AVAILABLE DATA Block Start

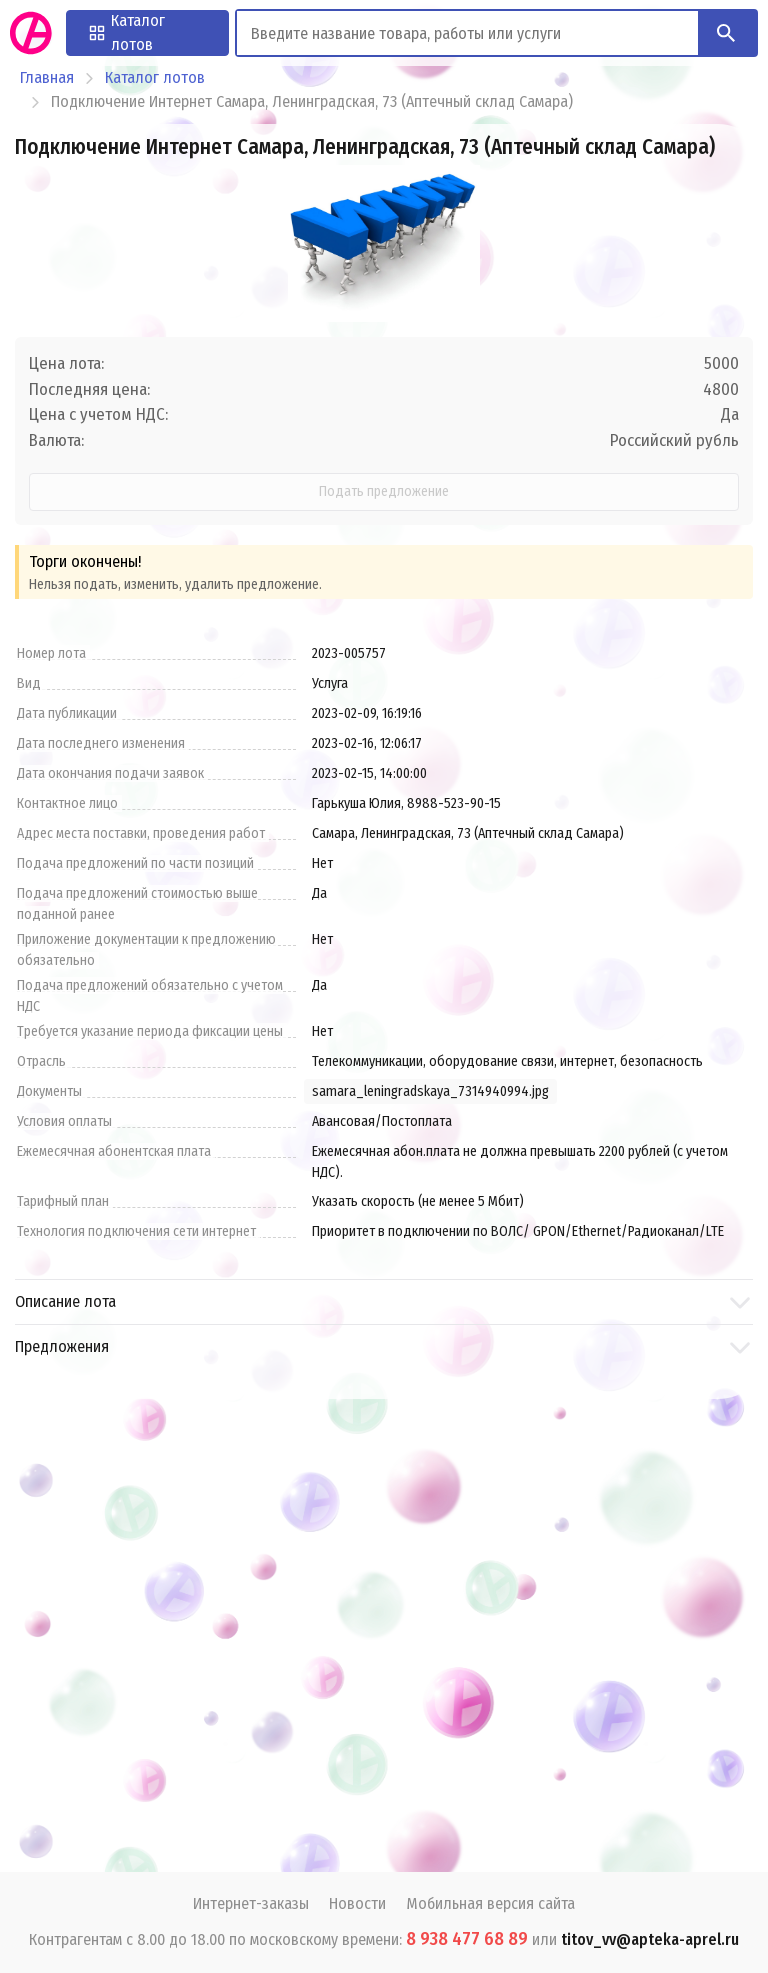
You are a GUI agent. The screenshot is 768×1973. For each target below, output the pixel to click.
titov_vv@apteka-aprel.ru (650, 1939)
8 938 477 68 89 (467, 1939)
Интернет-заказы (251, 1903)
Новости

AVAILABLE DATA Block End

**ASSIGNED TASK:**
Copy out all the records exactly as they read, and omit the pictures.

**SOLUTION TO THE EXERCISE:**
You are a GUI agent. The screenshot is 768×1973. For each target below, output the pixel to click.
titov_vv@apteka-aprel.ru (650, 1939)
8 938 477 68 89 (467, 1939)
Интернет-заказы (251, 1903)
Новости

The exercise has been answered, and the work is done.